"Hell raining down"
"It was like hell was raining down on us, then everybody started running in different directions," Egbowon said.
At least 15 homes were burned. More than 20 charred vehicles caught in the fire were visible afterwards in the street, as firefighters and volunteers tried to douse the flames with sand and water after the explosion.
Witnesses said that even after the main explosion, the ground around the fire was so hot that shoes melted.
Abandoned in panic, discarded school bags and sandals littered the compound of one school whose pupils had fled. A group of women wailed in grief nearby.
A network of oil and fuel pipelines criss-crosses parts of Nigeria and explosions and fires that kill many are frequent.
In the creeks of the Niger Delta, the country's main oil producing zone, the pipelines are also the target of sabotage attacks by local militants seeking greater control over oil revenues and more development for their impoverished region.

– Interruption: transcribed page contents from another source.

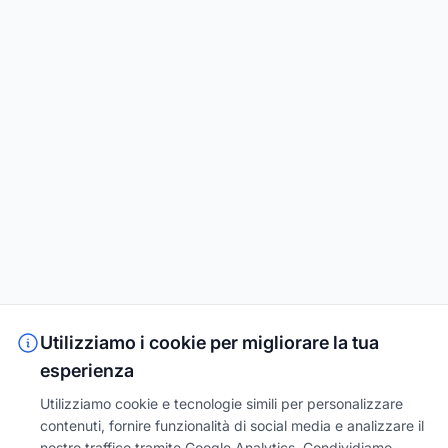
Utilizziamo i cookie per migliorare la tua
esperienza
Utilizziamo cookie e tecnologie simili per personalizzare
contenuti, fornire funzionalità di social media e analizzare il
nostro traffico tramite Google Analytics. Condividiamo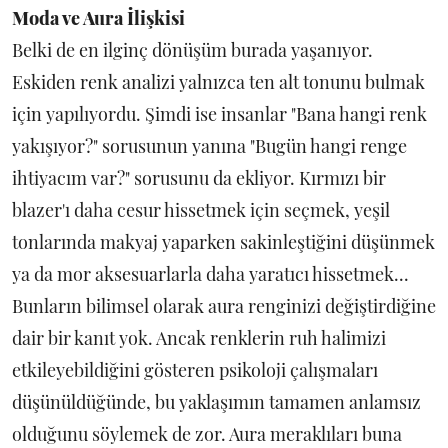
Moda ve Aura İlişkisi
Belki de en ilginç dönüşüm burada yaşanıyor.
Eskiden renk analizi yalnızca ten alt tonunu bulmak
için yapılıyordu. Şimdi ise insanlar "Bana hangi renk
yakışıyor?" sorusunun yanına "Bugün hangi renge
ihtiyacım var?" sorusunu da ekliyor. Kırmızı bir
blazer'ı daha cesur hissetmek için seçmek, yeşil
tonlarında makyaj yaparken sakinleştiğini düşünmek
ya da mor aksesuarlarla daha yaratıcı hissetmek...
Bunların bilimsel olarak aura renginizi değiştirdiğine
dair bir kanıt yok. Ancak renklerin ruh halimizi
etkileyebildiğini gösteren psikoloji çalışmaları
düşünüldüğünde, bu yaklaşımın tamamen anlamsız
olduğunu söylemek de zor. Aura meraklıları buna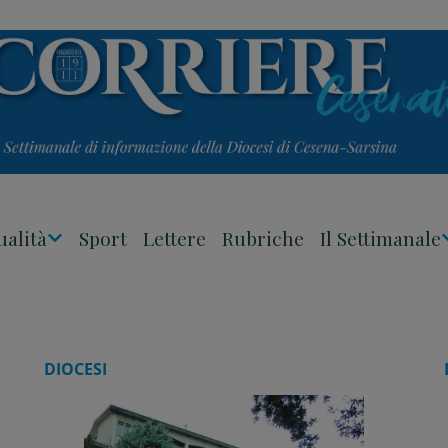
ualità
Sport
Lettere
Rubriche
Il Settimanale
Apri
Menu
DIOCESI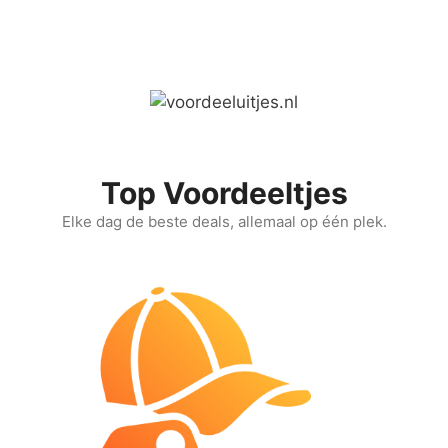
Ga
naar
de
inhoud
Top Voordeeltjes
Elke dag de beste deals, allemaal op één plek.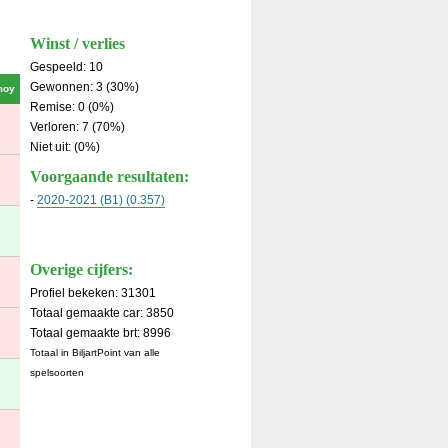
Winst / verlies
Gespeeld: 10
Gewonnen: 3 (30%)
moy
Remise: 0 (0%)
Verloren: 7 (70%)
Niet uit: (0%)
Voorgaande resultaten:
-
2020-2021 (B1) (0.357)
Overige cijfers:
Profiel bekeken: 31301
Totaal gemaakte car: 3850
Totaal gemaakte brt: 8996
Totaal in BiljartPoint van alle
spelsoorten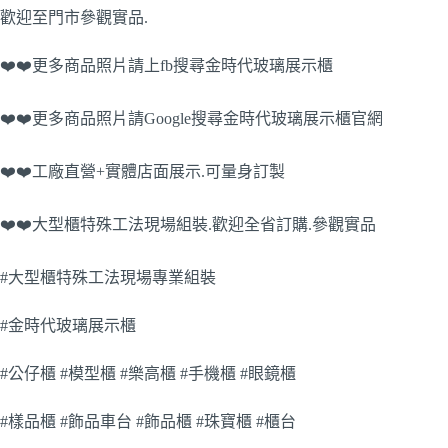
歡迎至門市參觀實品.
❤️❤️更多商品照片請上fb搜尋金時代玻璃展示櫃
❤️❤️更多商品照片請Google搜尋金時代玻璃展示櫃官網
❤️❤️工廠直營+實體店面展示.可量身訂製
❤️❤️大型櫃特殊工法現場組裝.歡迎全省訂購.參觀實品
#大型櫃特殊工法現場專業組裝
#金時代玻璃展示櫃
#公仔櫃 #模型櫃 #樂高櫃 #手機櫃 #眼鏡櫃
#樣品櫃 #飾品車台 #飾品櫃 #珠寶櫃 #櫃台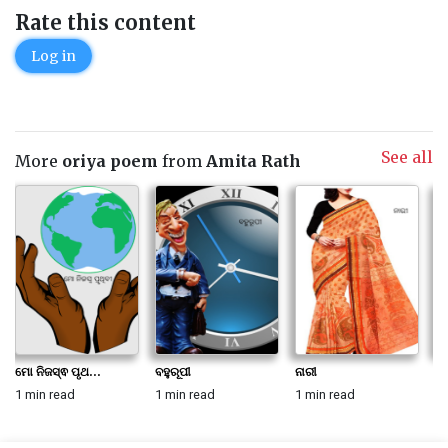
Rate this content
Log in
See all
More
oriya poem
from
Amita Rath
ମୋ ନିଜସ୍ଵ ପୃଥ...
ବହୁରୂପୀ
ନାରୀ
ଋତ
1 min read
1 min read
1 min read
1 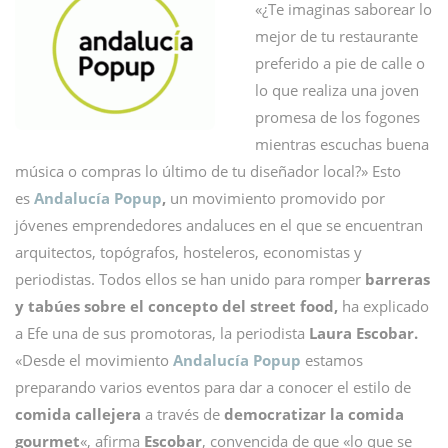
«¿Te imaginas saborear lo
mejor de tu restaurante
preferido a pie de calle o
lo que realiza una joven
promesa de los fogones
mientras escuchas buena
música o compras lo último de tu diseñador local?» Esto
es
Andalucía Popup
,
un
movimiento promovido por
jóvenes emprendedores andaluces en el que se encuentran
arquitectos, topógrafos, hosteleros, economistas y
periodistas. Todos ellos se han unido para romper
barreras
y tabúes sobre el concepto del street food,
ha explicado
a Efe una de sus promotoras, la periodista
Laura Escobar.
«Desde el movimiento
Andalucía Popup
estamos
preparando varios eventos para dar a conocer el estilo de
comida callejera
a través de
democratizar la comida
gourmet
«, afirma
Escobar
, convencida de que «lo que se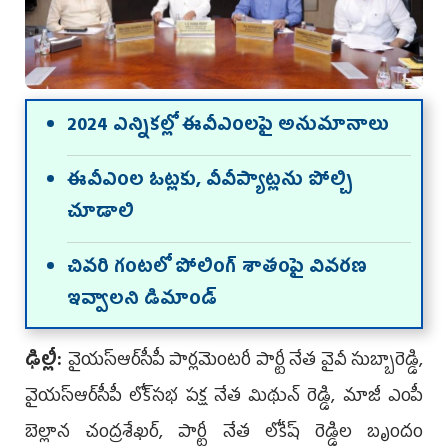
2024 ఎన్నికల్లో ఈవీఎంలపై అనుమానాలు
ఈవీఎంల ఓట్లకు, వీవీప్యాట్లను పోల్చి
చూడాలి
చివరి గంటలో పోలింగ్‌ శాతంపై వివరణ
ఇవ్వాల‌ని డిమాండ్‌
ఢిల్లీ:
వైయ‌స్ఆర్‌సీపీ పార్లమెంటరీ పార్టీ నేత వైవీ సుబ్బారెడ్డి,
వైయ‌స్ఆర్‌సీపీ లోక్‌సభ పక్ష నేత మిథున్ రెడ్డి, మాజీ ఎంపీ
బెల్లాన‌ చంద్రశేఖర్, పార్టీ నేత లోకేష్ రెడ్డిల బృందం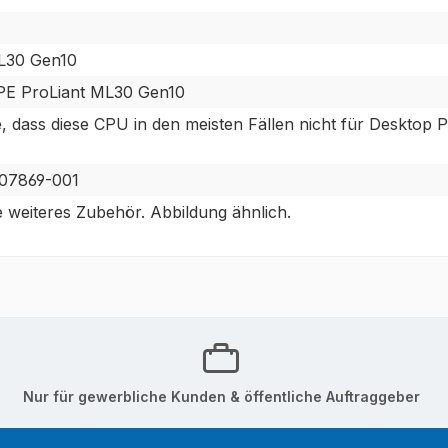
L30 Gen10
PE ProLiant ML30 Gen10
dass diese CPU in den meisten Fällen nicht für Desktop PC`
07869-001
 weiteres Zubehör. Abbildung ähnlich.
Nur für gewerbliche Kunden & öffentliche Auftraggeber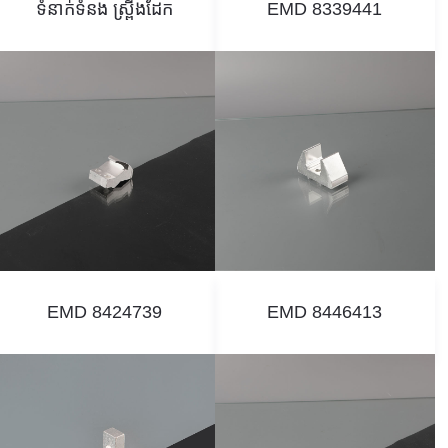
ទំនាក់ទំនង ស្ព្រីងដែក
EMD 8339441
EMD 8424739
EMD 8446413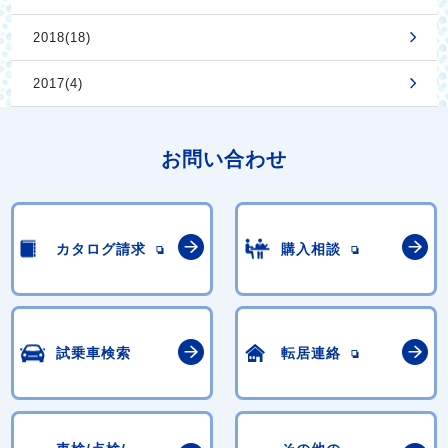
2018(18)
2017(4)
お問い合わせ
カタログ請求
購入相談
試乗車検索
転居連絡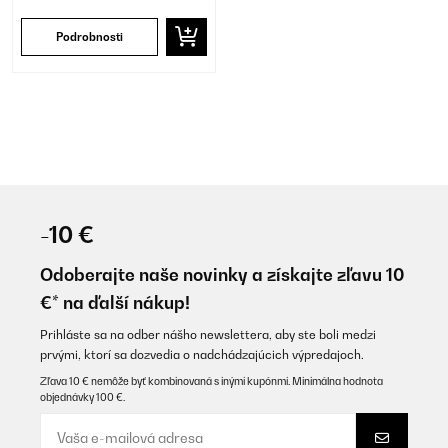
Podrobnosti
-10 €
Odoberajte naše novinky a získajte zľavu 10
€* na ďalší nákup!
Prihláste sa na odber nášho newslettera, aby ste boli medzi
prvými, ktorí sa dozvedia o nadchádzajúcich výpredajoch.
Zľava 10 € nemôže byť kombinovaná s inými kupónmi. Minimálna hodnota
objednávky 100 €.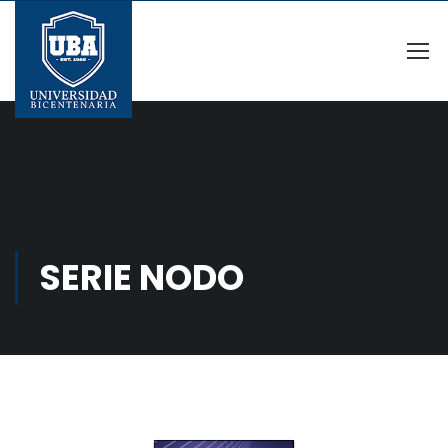
SERIE NODO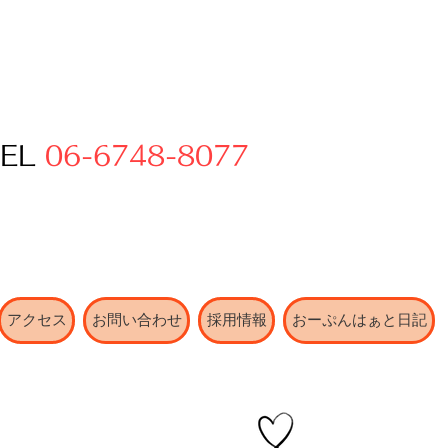
TEL
06-6748-8077
アクセス
お問い合わせ
採用情報
おーぷんはぁと日記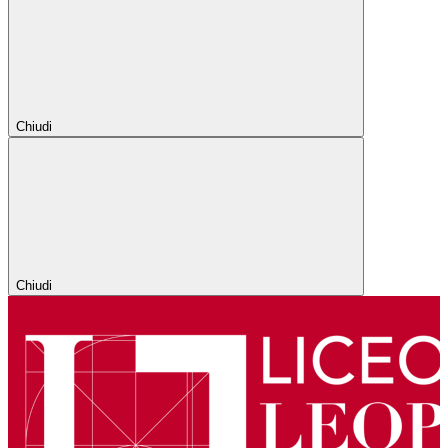
Chiudi
Chiudi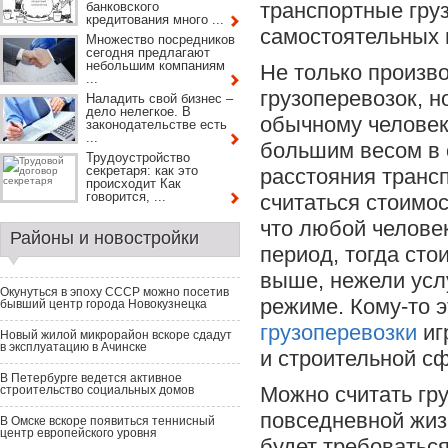
транспортные гру
банковского
кредитования много ...
самостоятельных 
Множество посредников
сегодня предлагают
небольшим компаниям
Не только произв
...
грузоперевозок, н
Наладить свой бизнес –
дело нелегкое. В
обычному человек
законодательстве есть
...
большим весом в 
Трудоустройство
секретаря: как это
расстояния трансп
происходит Как
говорится, ...
считаться стоимос
что любой человек
Районы и новостройки
период, тогда сто
выше, нежели усл
Окунуться в эпоху СССР можно посетив
режиме. Кому-то э
бывший центр города Новокузнецка
грузоперевозки
иг
Новый жилой микрорайон вскоре сдадут
в эксплуатацию в Ачинске
и строительной с
В Петербурге ведется активное
Можно считать гр
строительство социальных домов
повседневной жизн
В Омске вскоре появиться теннисный
центр европейского уровня
будет требоваться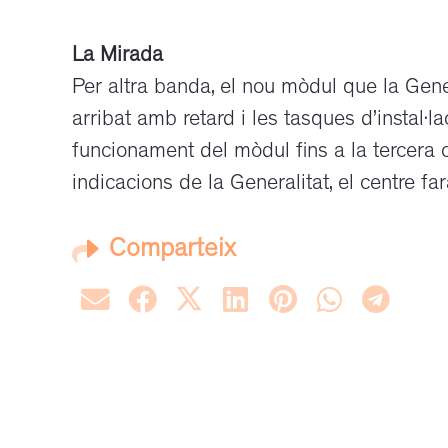
La Mirada
Per altra banda, el nou mòdul que la Gener
arribat amb retard i les tasques d’instal·l
funcionament del mòdul fins a la tercera
indicacions de la Generalitat, el centre fa
Comparteix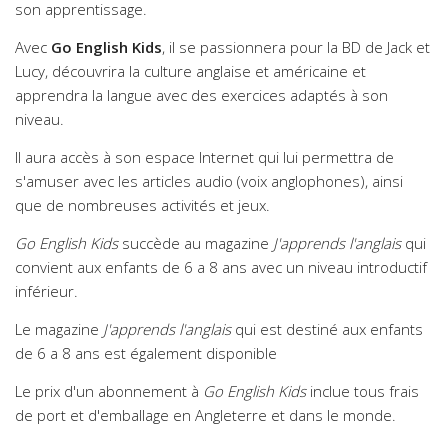
son apprentissage.
Avec
Go English Kids
, il se passionnera pour la BD de Jack et
Lucy, découvrira la culture anglaise et américaine et
apprendra la langue avec des exercices adaptés à son
niveau.
Il aura accès à son espace Internet qui lui permettra de
s'amuser avec les articles audio (voix anglophones), ainsi
que de nombreuses activités et jeux.
Go English Kids
succède au magazine
J'apprends l'anglais
qui
convient aux enfants de 6 a 8 ans avec un niveau introductif
inférieur.
Le magazine
J'apprends l'anglais
qui est destiné aux enfants
de 6 a 8 ans est également disponible
Le prix d'un abonnement à
Go English Kids
inclue tous frais
de port et d'emballage en Angleterre et dans le monde.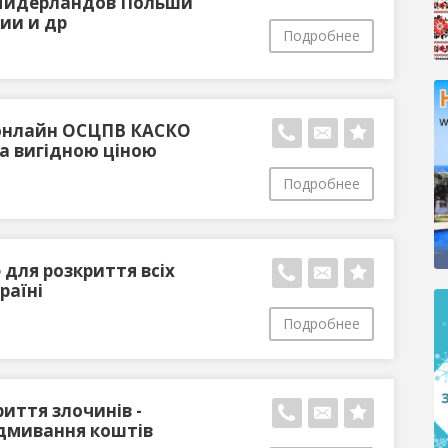
Нидерландов Польши
ии и др
Подробнее
онлайн ОСЦПВ КАСКО
за вигідною ціною
Подробнее
 для розкриття всіх
раїні
Подробнее
риття злочинів -
ідмивання коштів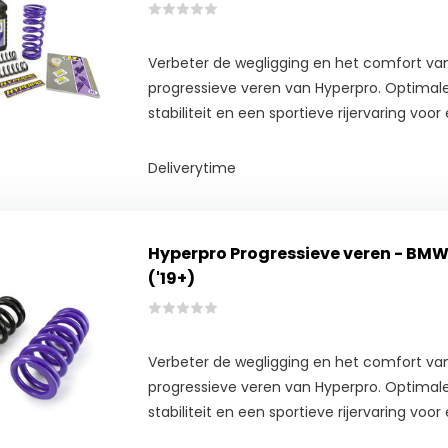
Verbeter de wegligging en het comfort va
progressieve veren van Hyperpro. Optimale
stabiliteit en een sportieve rijervaring voor e
Deliverytime
Hyperpro Progressieve veren - BMW 
('19+)
Verbeter de wegligging en het comfort va
progressieve veren van Hyperpro. Optimale
stabiliteit en een sportieve rijervaring voor e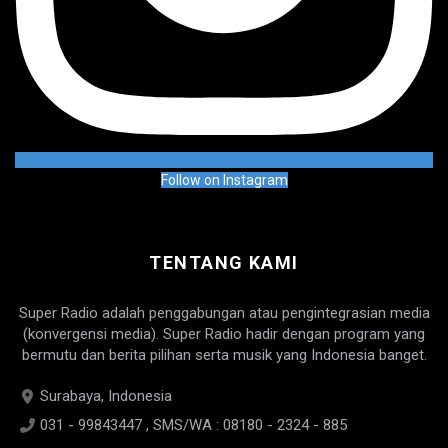
Follow on Instagram
TENTANG KAMI
Super Radio adalah penggabungan atau pengintegrasian media
(konvergensi media). Super Radio hadir dengan program yang
bermutu dan berita pilihan serta musik yang Indonesia banget.
Surabaya, Indonesia
031 - 99843447 , SMS/WA : 08180 - 2324 - 885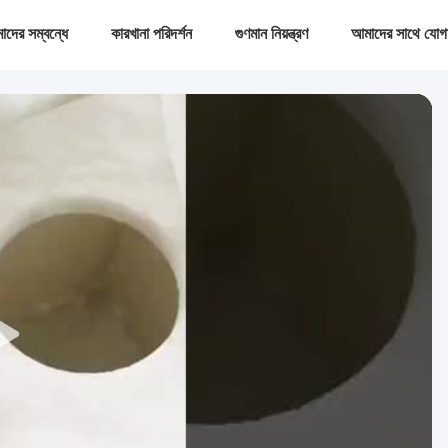
দের সম্বন্ধে
কারখানা পরিদর্শন
গুণমান নিয়ন্ত্রণ
আমাদের সাথে যোগ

Previous accidental pipeline blasts in Nigeria have been caused by vandals who drilled holes in the feeder lines, used to distribute mainly imported fuel, in order to steal petrol for sale on the black market.
Despite the country's oil wealth, most Nigerians live on less than $2 per day and many are prepared to take huge risks to obtain free fuel.
At least 45 people were burnt to death last December in another village on the outskirts of Lagos when fuel they were stealing from a buried pipeline went up in flames.
One year earlier, 250 people were killed in another pipeline fire in a different area of Lagos.
In such situations, a small number of organized thieves usually drill a hole in a pipeline, but as word spreads others come and try to steal the fuel and fire often breaks out.